Monitoring CrateDB Cloud clusters

Matej · March 7, 2023, 9:34am

This tutorial demonstrates how you can monitor your CrateDB Cloud cluster using the exposed Prometheus metrics.

The visualization tool Grafana is used with Prometheus to scrape the API endpoint that exposes metrics and visualize them. The returned metrics are a sum of all the clusters in the specified organization.

Prerequisites

Both Prometheus and Grafana are run as Docker containers in this tutorial, so you need Docker present in your system.

Cluster Deployment

The first step is to sign up in the Cloud Console if you haven’t done so yet. After that, you can deploy your cluster.

Prometheus

Prometheus is used to scrape the CrateDB Cloud API endpoints for available metrics and serve as a data source for Grafana.

First, you need to save the following configuration .yaml file in your system:

# my global config
global:
  scrape_interval: 15s # Set the scrape interval to every 15 seconds. Default is every 1 minute.
  evaluation_interval: 15s # Evaluate rules every 15 seconds. The default is every 1 minute.
  # scrape_timeout is set to the global default (10s).

# Alertmanager configuration
alerting:
  alertmanagers:
    - static_configs:
        - targets:
          # - alertmanager:9093

# Load rules once and periodically evaluate them according to the global 'evaluation_interval'.
rule_files:
  # - "first_rules.yml"
  # - "second_rules.yml"

# A scrape configuration containing exactly one endpoint to scrape:
# Here it's Prometheus itself.
scrape_configs:
  - job_name: "cratedb"
    metrics_path: '/api/v2/organizations/{{ORGID}}/metrics/prometheus/'
    basic_auth:
      username: '{{APIKEY}}'
      password: '{{SECRET}}'
    static_configs:
      - targets: ["console.cratedb.cloud"]

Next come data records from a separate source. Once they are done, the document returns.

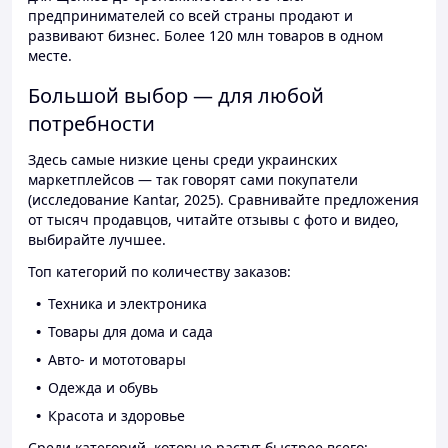
предпринимателей со всей страны продают и
развивают бизнес. Более 120 млн товаров в одном
месте.
Большой выбор — для любой
потребности
Здесь самые низкие цены среди украинских
маркетплейсов — так говорят сами покупатели
(исследование Kantar, 2025). Сравнивайте предложения
от тысяч продавцов, читайте отзывы с фото и видео,
выбирайте лучшее.
Топ категорий по количеству заказов:
Техника и электроника
Товары для дома и сада
Авто- и мототовары
Одежда и обувь
Красота и здоровье
Среди категорий, которые растут быстрее всего:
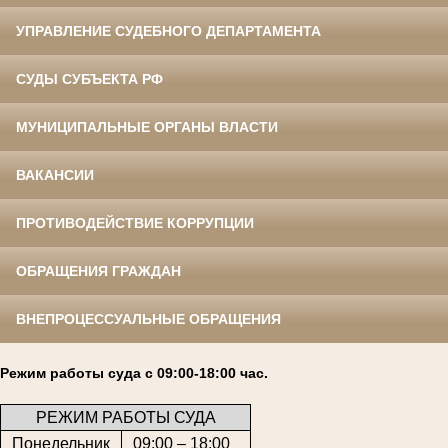
УПРАВЛЕНИЕ СУДЕБНОГО ДЕПАРТАМЕНТА
СУДЫ СУБЪЕКТА РФ
МУНИЦИПАЛЬНЫЕ ОРГАНЫ ВЛАСТИ
ВАКАНСИИ
ПРОТИВОДЕЙСТВИЕ КОРРУПЦИИ
ОБРАЩЕНИЯ ГРАЖДАН
ВНЕПРОЦЕССУАЛЬНЫЕ ОБРАЩЕНИЯ
Режим работы суда с 09:00-18:00 час.
РЕЖИМ РАБОТЫ СУДА
Понедельник
09:00 – 18:00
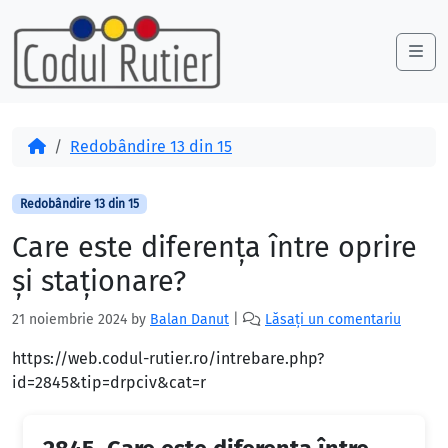
Skip to content
Skip to footer
Me
Acasă
Redobândire 13 din 15
Redobândire 13 din 15
Care este diferenţa între oprire
şi staţionare?
21 noiembrie 2024
by
Balan Danut
|
Lăsați un comentariu
https://web.codul-rutier.ro/intrebare.php?
id=2845&tip=drpciv&cat=r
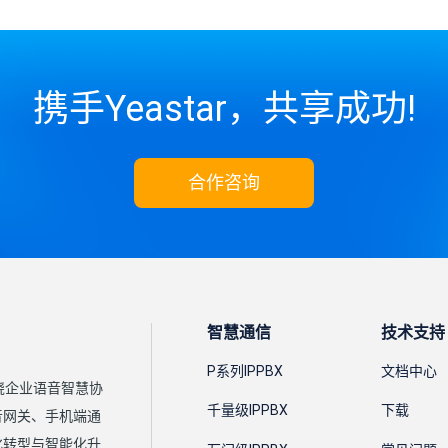
携手Yeastar，共享成功!
合作咨询
智慧通信
技术支持
P系列IPPBX
文档中心
围绕企业语音智慧协
千量级IPPBX
下载
语音网关、手机端通
化转型与智能化升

Substitute the ORGID with the ID of your organization. It can be found in the Settings page in the CrateDB Cloud Console:

Your API credentials can be found on the Account page. Make sure to store your API secret securely, as it’s shown only once when you create your API key.

Once you have added your Organization ID and API credentials, execute the following command to create a Prometheus instance:

docker run -d --name prometheus -v /Users/crate/prometheus.yml:/etc/prometheus/prometheus.yml -p 9090:9090 prom/prometheus

It’s important to use the full path to the .yml file in the docker run command

This will start the Prometheus instance exposed on port 9090 . You can verify it’s running correctly by visiting http://localhost:9090/ . On the Status -> Targets page in the top menu, you should see the following:

There should be an endpoint with your Organization ID with state UP . This means that Prometheus is able to connect to the API and is scraping the available metrics.

Available Metrics

Most metric semantics are self-explanatory. This list is not exhaustive, and new metrics can be added at any point in the future. All metrics are per node.

Metric	Type	Description
container_cpu_usage_seconds_total	Counter	CrateDB CPU usage, in seconds.
container_fs_reads_bytes_total	Counter	Number of bytes read per disk
container_fs_writes_bytes_total	Counter	Number of bytes written per disk
container_memory_usage_bytes	Gauge	Memory usage
container_network_receive_bytes_total	Counter	Network ingress traffic
container_network_transmit_bytes_total	Counter	Network egress traffic
crate_circuitbreakers	Gauge	Circuit breaker stats for crate per breaker
crate_cluster_state_version	Gauge	Info about the cluster’s state
crate_connections	Gauge	Number of connections per protocol
crate_node	Gauge	Shard statistics
crate_query_failed_count	Counter	Number of failed queries per type (i.e. Insert/Select/Update/…)
crate_query_sum_of_durations_millis	Counter	Sum of the durations of all queries per query type
crate_query_total_count	Counter	Total number of queries per type
crate_ready	Gauge	An indicator if this CrateDB node is up-and-running
crate_threadpools	Gauge	Thread pool statistics, per pool
jvm_*	Gauge	Various JVM statistics

Grafana

Grafana doesn’t need any special configuration. You can run it either in a Docker container or as a local installation, it doesn’t matter for this use case. Follow the Grafana documentation and use your preferred method.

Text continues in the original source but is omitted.